Here’s something to think about and I’ll give credit to Doug because it’s been one of the main reasons he has wanted to move. The problem is that people don’t move enough.

Want to avoid paying capital-gains tax?

You should move every time your equity approaches the exemption amount!

The last big frenzy in the early-2000s was fueled by people taking advantage of their tax-free profits by moving repeatedly, and getting rich in the process.

It’s when I came up with my favorite motto:

Don’t Unpack, I’ll Be Back!

Of course, I think everyone should move every 6-12 months – it’s exciting! {#Dancingbanana}

War and The Frenzy

Will the Ukraine war have an impact the real estate frenzy?

It’s likely to have the same effect as rising mortgage rates – it will make buyers want to hurry up and buy something so they can hunker down.

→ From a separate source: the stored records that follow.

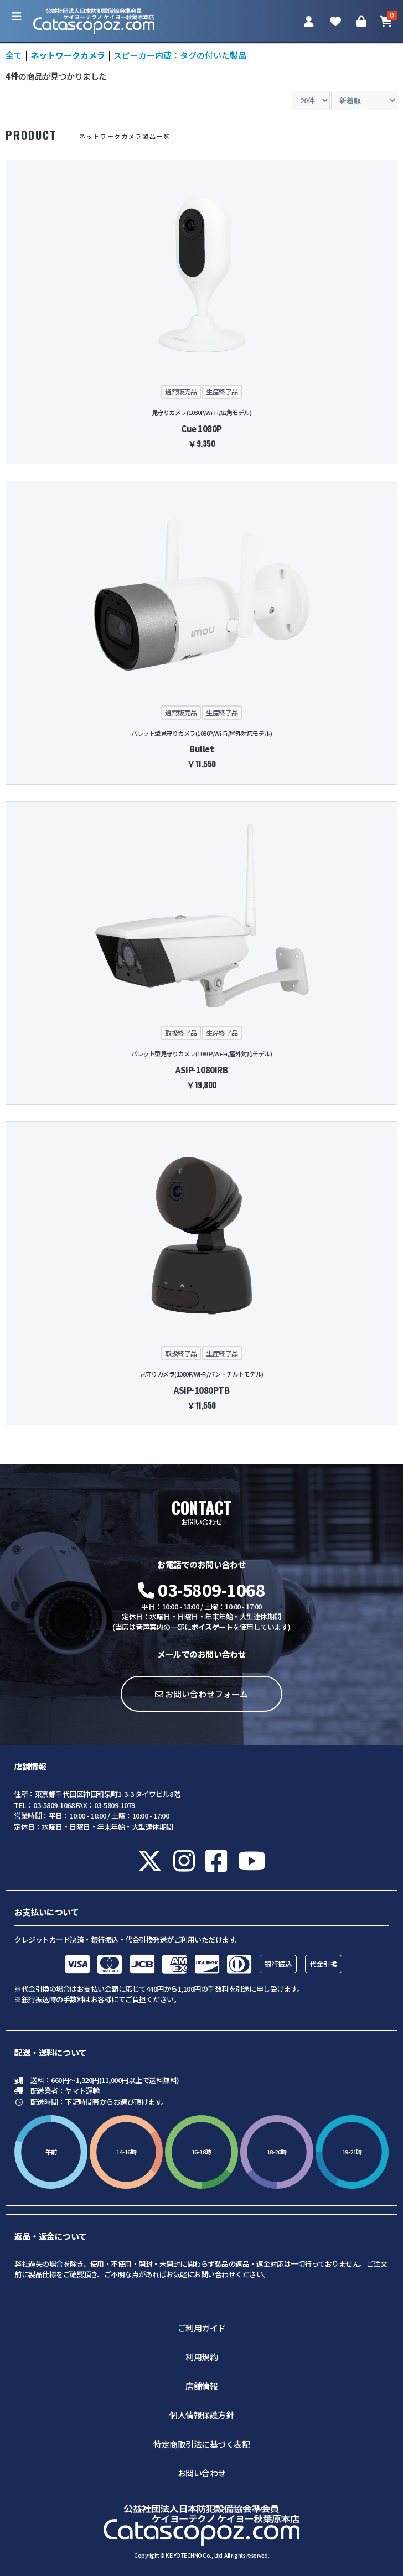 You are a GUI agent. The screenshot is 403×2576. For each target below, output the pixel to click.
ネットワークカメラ (67, 55)
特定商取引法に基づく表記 (201, 2444)
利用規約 (201, 2356)
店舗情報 (201, 2386)
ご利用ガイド (202, 2328)
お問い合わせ (202, 2473)
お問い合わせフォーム (201, 1694)
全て (14, 55)
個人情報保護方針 (201, 2415)
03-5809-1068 (201, 1589)
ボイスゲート (211, 1627) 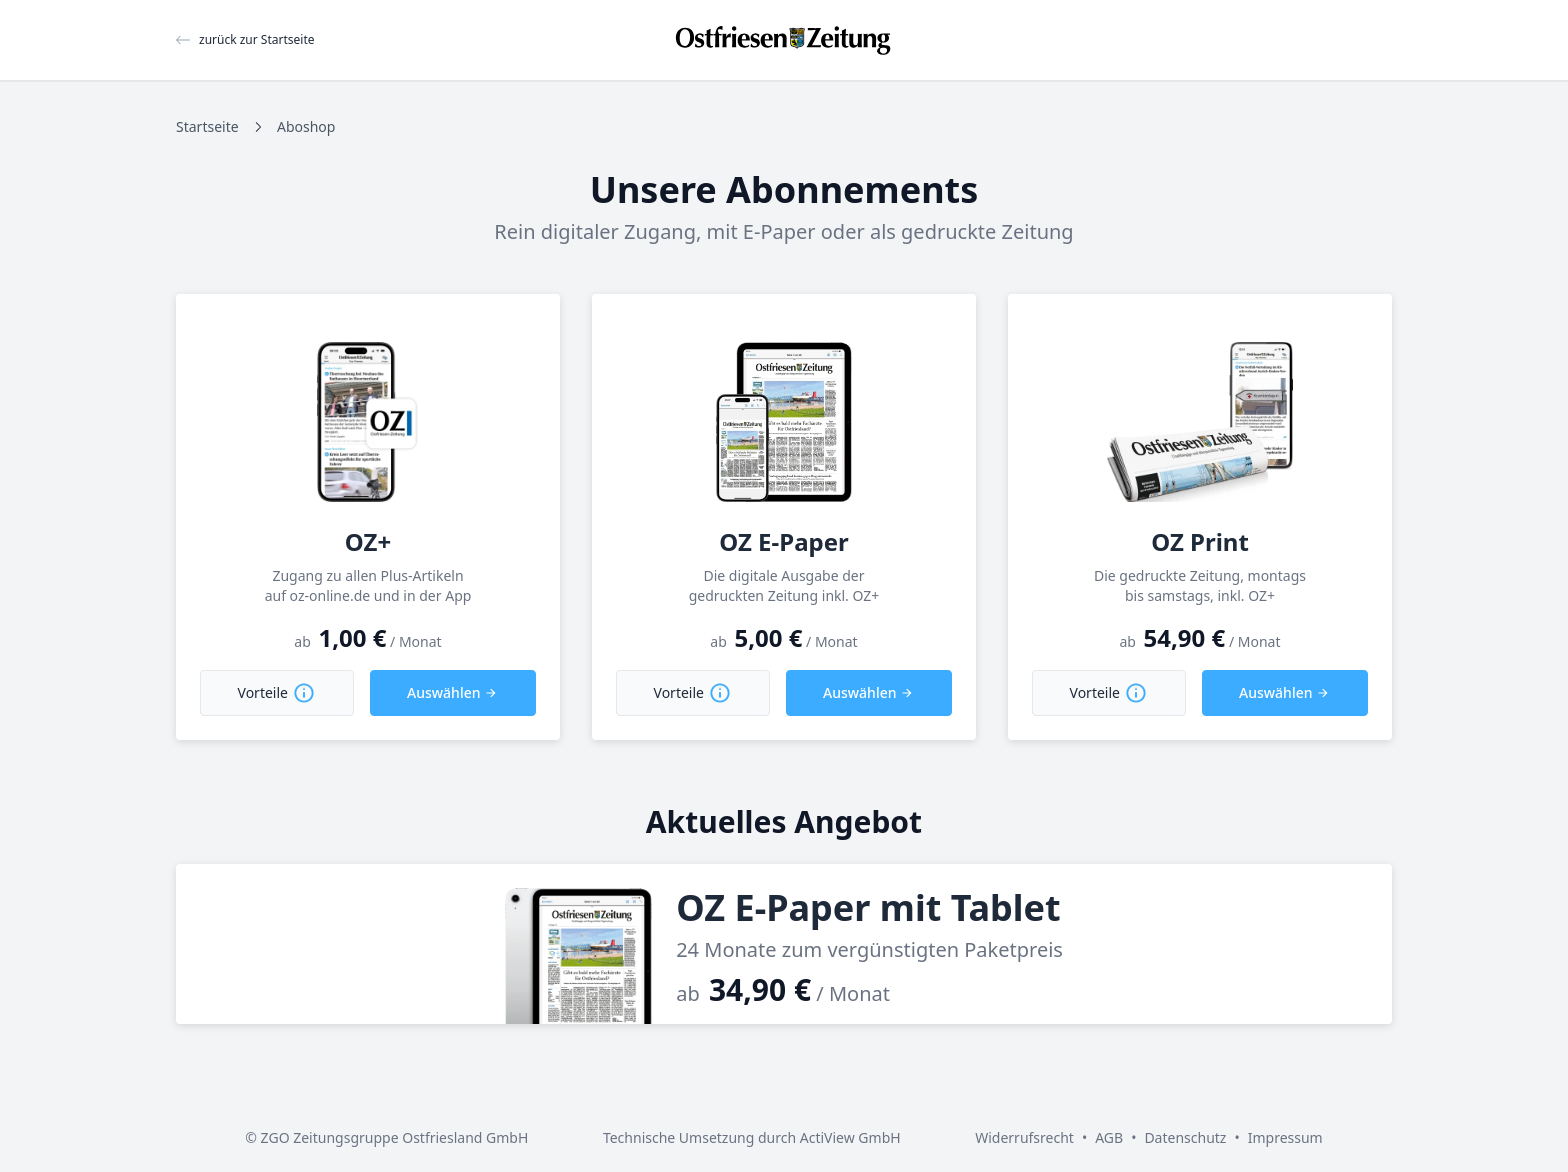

But the less-motivated buyers have to be getting to the point where they are looking for any reason not to buy, so the number of lookers should thin out.  But it shouldn’t change the outcome for sellers of well-located, well-conditioned, and well-priced homes.

Unless one of two things happens:

  1. America gets in the fight.
  2. There is a cyber-attack on us.

A cyber-attack would be devastating to the local real estate market.

Home buyers are utilizing the internet tools to help them with their decision-making.  Without them, the buyers’ comfort levels will drop quickly. An extended cyber-attack would likely to bring the frenzy to a halt.

This isn’t Iraq or Afghanistan – Russia could create havoc around the world.

Hopefully, the peaceful solutions will prevail, and we won’t have to worry about it for long.

More Automated Valuations!

It is amazing how much faith the consumers put into their zestimates and Redfin estimates.  In spite of them obviously being ginned up, people just want to believe!

As long as automated valuations are carrying so much weight, let’s include a few more!

There are three more estimates at the bottom of listings.

Take the Average? Median? Highest? Lowest?

Sellers will find out what their home is worth when they put it on the open market, so any pricing error will be temporary, and easy to fix.

It’s the buyers who should be concerned about putting too much faith and confidence into the accuracy.  Look how it turned out for Zillow’s ibuying venture – they lost between $500M and $800M!

Get Good Help!

January Inventory

In spite of all-time record prices, homeowners are losing interest in moving.

Let’s take it back a little further to show the magnitude of the change in inventory:

San Diego County Attached and Detached-Home Listings in January

2019: 4,718

2020: 3,908

2021: 3,359

2022: 2,828

Last month’s count is 40% lower than in 2019!

Forget the pandemic, we have a homedemic!